After a pained look at her elder son, Mrs. Walbridge went on with the letter, Paul walking ostentatiously indifferent to the piano and turning over the music on top of it as she did so.

"'I know you have been worried to death about my silly scrape with that girl, but it really wasn't so bad as you all thought. I can't tell you about it in a letter, but I will when I see you and then you'll see that I wasn't quite such an ass as most people imagined. Anyhow, I straightened it all out the best way I could before I went back after my last leave, and I know you'll be glad to hear that I didn't treat her badly.' That's all he said about her. Then he asks about his bullfinch—we've not told him it died—and sends his love to everyone." Her voice shook a little as she read on. "'Tell old Paul I'm awfully glad to hear he's doing so well, and hope he'll soon be able to get out of that cursed bank. I wish he'd write to me, letters are a great boon out here. Give the girls each a kiss and tell Billy that a little stick won't do Mrs. Hermy any harm, when she goes through her manners at home!' Isn't it a very nice letter, Billy?"

"It is indeed, Mrs. Walbridge, there's good stuff in the Brat, and for one, I'm going to do my best to help it come out. He'll have a good time at our house—we both like entertaining, and I've done pretty well this year, and it'll be nice for him to have a cheery place to go to, full of young people. We must get some pretty flappers to amuse him, Hermy, and then he won't want to go wasting his time in silly places."

Paul turned. "I rather think," he drawled, "that we haven't, in spite of all these virtuous plans, heard the last of the excellent Francine. Good-night, Gaskell-Walker." He left the room, closing the door very softly behind him.

"I do wish," snapped Hermy, "that Paul would slam the door when he's furious, like a Christian. That cat-footed way of his drives me mad."
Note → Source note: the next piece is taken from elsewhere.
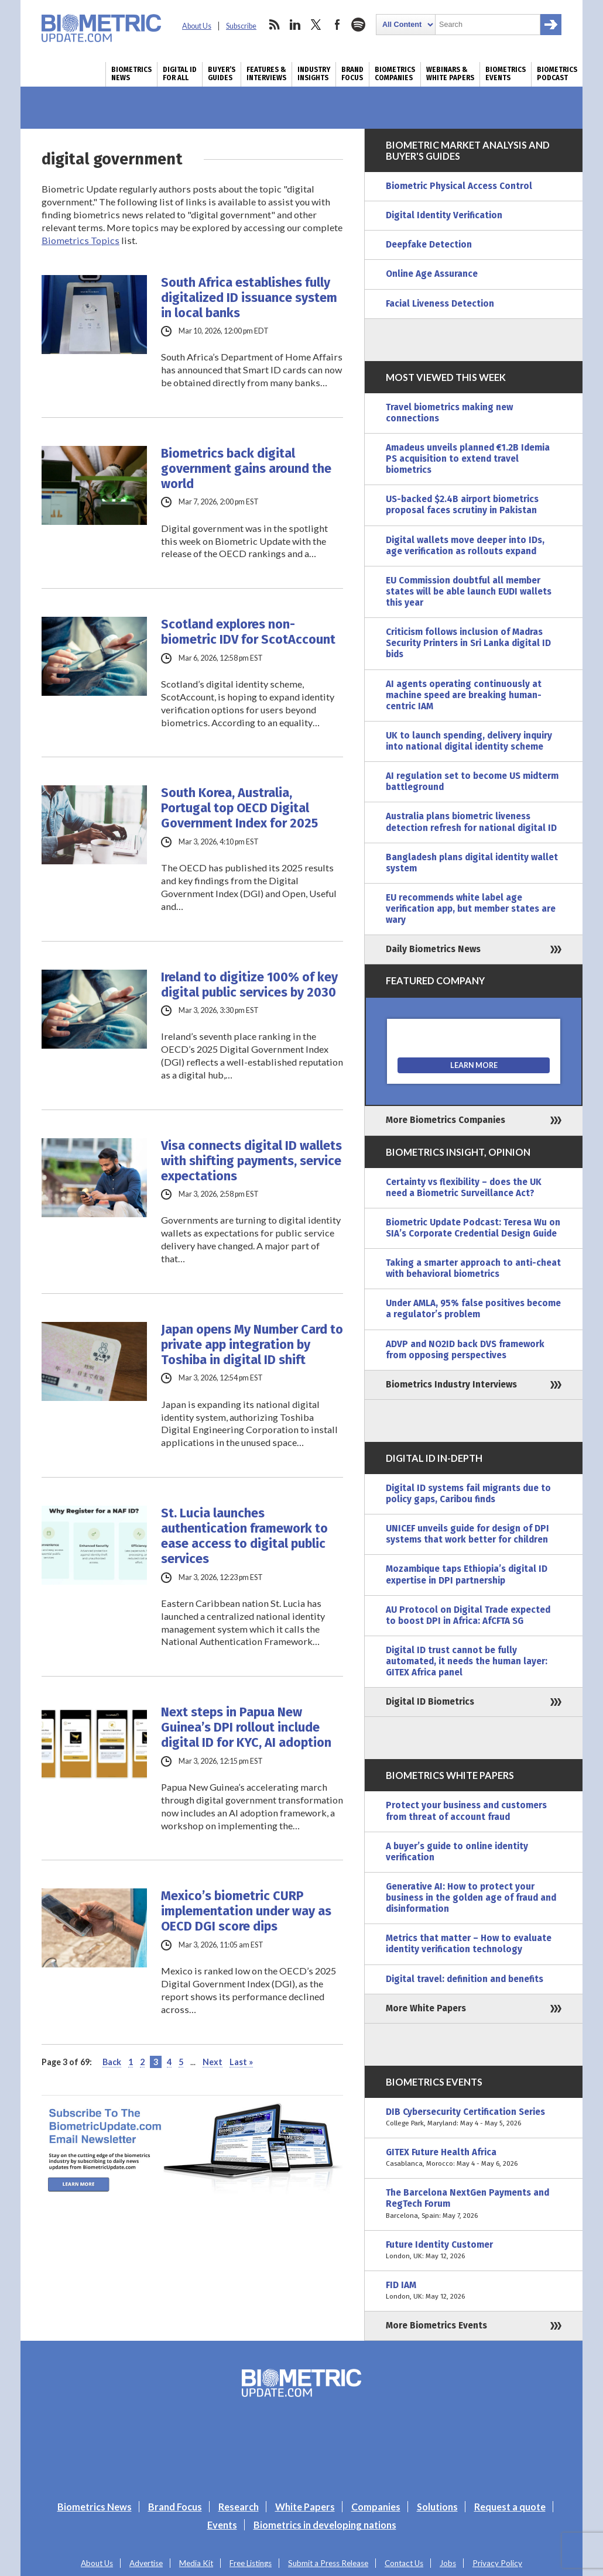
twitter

A little later Mrs. Walbridge accompanied her guests to their room, where everything had been prepared for them with the most minute and loving care.

"There's the cold milk, Billy, on your side, and Hermy's hot milk is in the thermos. The windows are open at the top about a foot. Is that right?"

Hermione kissed her mother, who, after a minute's hesitation, kissed her again.

"That's poor little Guy's kiss," the elder woman said. "Oh, Hermy, I'm so glad he's coming home."

Mrs. Walbridge then held out her hand to her son-in-law. "Good-night. Billy, it's nice having you here. You've been very kind about Guy. It has made me happy."

Gaskell-Walker peered closely into her face, for he had taken his glasses off. He was a selfish man, and not particularly tender-hearted, selfishness after forty having a tendency to grow a thick membrane over the feelings. But something in her face touched him.

"Good-night, dear Mrs. Walbridge," he said gently. "Will you allow your new son-in-law to kiss you good-night?" And he bent and kissed her on her soft cheek.